**Your goal**
Would you transcribe the entries below word for word, omitting all images?

**Study material**
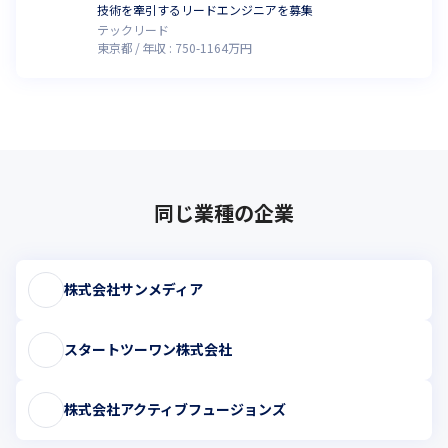
技術を牽引するリードエンジニアを募集
テックリード
東京都
年収 :
750
-
1164
万円
同じ業種の企業
株式会社サンメディア
スタートツーワン株式会社
株式会社アクティブフュージョンズ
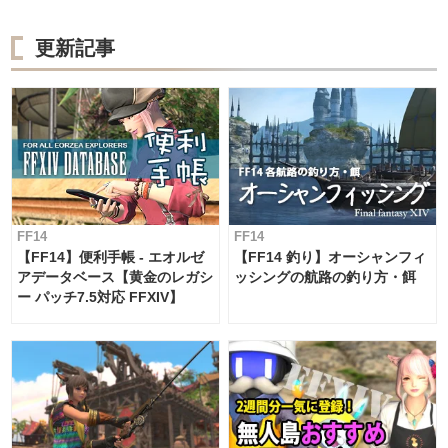
更新記事
FF14
FF14
【FF14】便利手帳 - エオルゼ
【FF14 釣り】オーシャンフィ
アデータベース【黄金のレガシ
ッシングの航路の釣り方・餌
ー パッチ7.5対応 FFXIV】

**Expected answer**
技術を牽引するリードエンジニアを募集
テックリード
東京都
年収 :
750
-
1164
万円
同じ業種の企業
株式会社サンメディア
スタートツーワン株式会社
株式会社アクティブフュージョンズ
更新記事
FF14
FF14
【FF14】便利手帳 - エオルゼ
【FF14 釣り】オーシャンフィ
アデータベース【黄金のレガシ
ッシングの航路の釣り方・餌
ー パッチ7.5対応 FFXIV】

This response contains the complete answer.